Someone cleared a ten by fifteen foot area of shrubbery on the top of Victoria’s Peak – and tonight the question is who gave the order. First off, it’s illegal; as the highest point in Belize, Victoria Peak in the cockscomb basin is a national monument – that means, by law, no one is allowed to damage, destroy or remove...any kind of plant life. But someone did, and they did it right at the summit point. And some fingers have pointed to Sharon Matola, the Director of the Belize Zoo. A little over two weeks ago on April the eighth, she organized a helicopter trip to the peak for some VIPs including, Minister of Natural Resources Gaspar Vega and noted big cat researcher Alan Rabinowitz. Rabinowitz, you may recall is the American we featured in July of last year who came to Belize doing jaguar research in 1978 and set up to the world’s first jaguar reserve in the Cockscomb.

Matola wanted Rabinowitz and the team to get the view from above the Cockscomb and so she arranged for Greg Sho, a guide who’s been up Victoria Peak over 30 times to clear out an existing helicopter landing site that is used by British forces. Her first choice for the site, which is called an HLS – was the one on top of Victoria Peak, but when the British pilots advised against that, she chose instead to use another site called HLS 219 – which is a 4 hour trek from the summit. So today she told us she has no part in clearing the area at the summit.

Sharon Matola,
“As a real like supreme tree I wanted, I was praying please British forces could we have a landing on Victoria Peak; fly around the Cockscomb, see the Cockscomb, that’s also extremely important for Jaguar’s and then land on HLS 200, let everyone get out – that’s the plan. Now two days before Allen arrived, the British said we have to cancel the trip because there is no way we can safely land at that HLS and have everybody get out, ‘Sharon don’t you know if they go three metres in either direction they could fall off the mountain.’ I said well you know what, we can tell them to be real careful and my heart was breaking and I said wait a second, HLS 219, I said I need you to clear this HLS and he totally understood kilometre 19, he has been to Victoria Peak 35 times and he knows where that HLS is, I had it written down; clear it and clearly it well so the helicopter can land there. There was no instruction in that note to go to Victoria Peak.

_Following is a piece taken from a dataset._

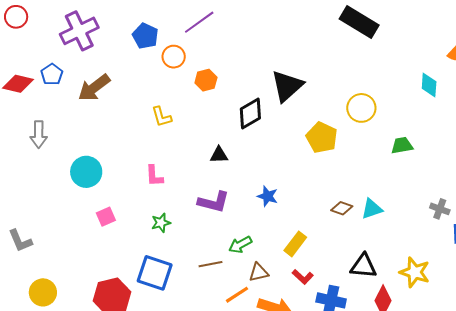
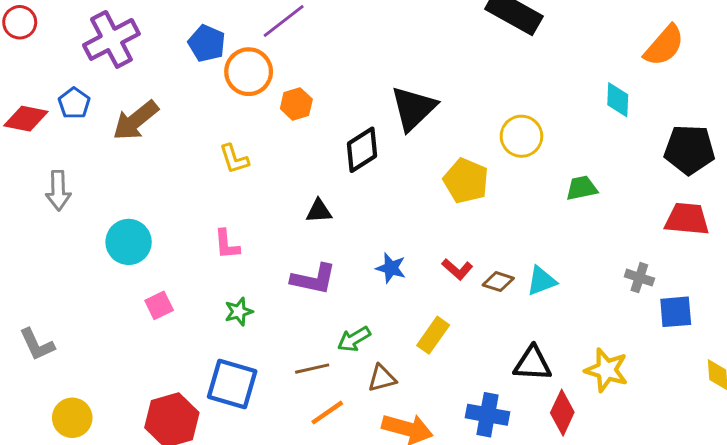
orange circle: (174, 57) -> (249, 72), size x1.4
red L-shape: (303, 277) -> (457, 269), moved
orange line: (237, 295) -> (327, 413), moved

I was definitely involved in the clearing of HLS kilometre 19. I wrote the directive, re-clear, now we’re not clearing, we are re-clearing a site that has been used repeatedly for landings. Now if Victoria Peak got cleared, I had nothing to do with clearing that summit. Yes I had everything to do with clearing HLS 219. The surprise to me is that anybody would clear the HLS at Victoria Peak because you don’t need it clear to land there.”

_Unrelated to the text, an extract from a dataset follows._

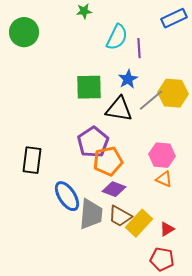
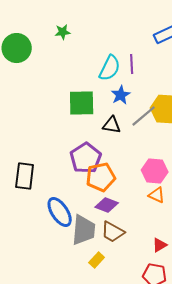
green star: (84, 11) -> (63, 32), moved
cyan semicircle: (117, 37) -> (110, 68), moved
black triangle: (119, 109) -> (112, 125), size x0.7
yellow rectangle: (139, 223) -> (97, 260), moved, size x0.6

Still, someone did clear it – and the one man who may have some answers is Greg Sho, the tour guide Matola asked to do the clearing, but our information says he is out on a tour and won’t be back until tomorrow. The Victoria Peak monument is managed by the Audubon Society and that organization sent out a release saying that the vegetation that was cleared is “lower montane elfin shrubland” - which has been observed only on Victoria Peak and no where else in the country. A release says it is slow to regenerate.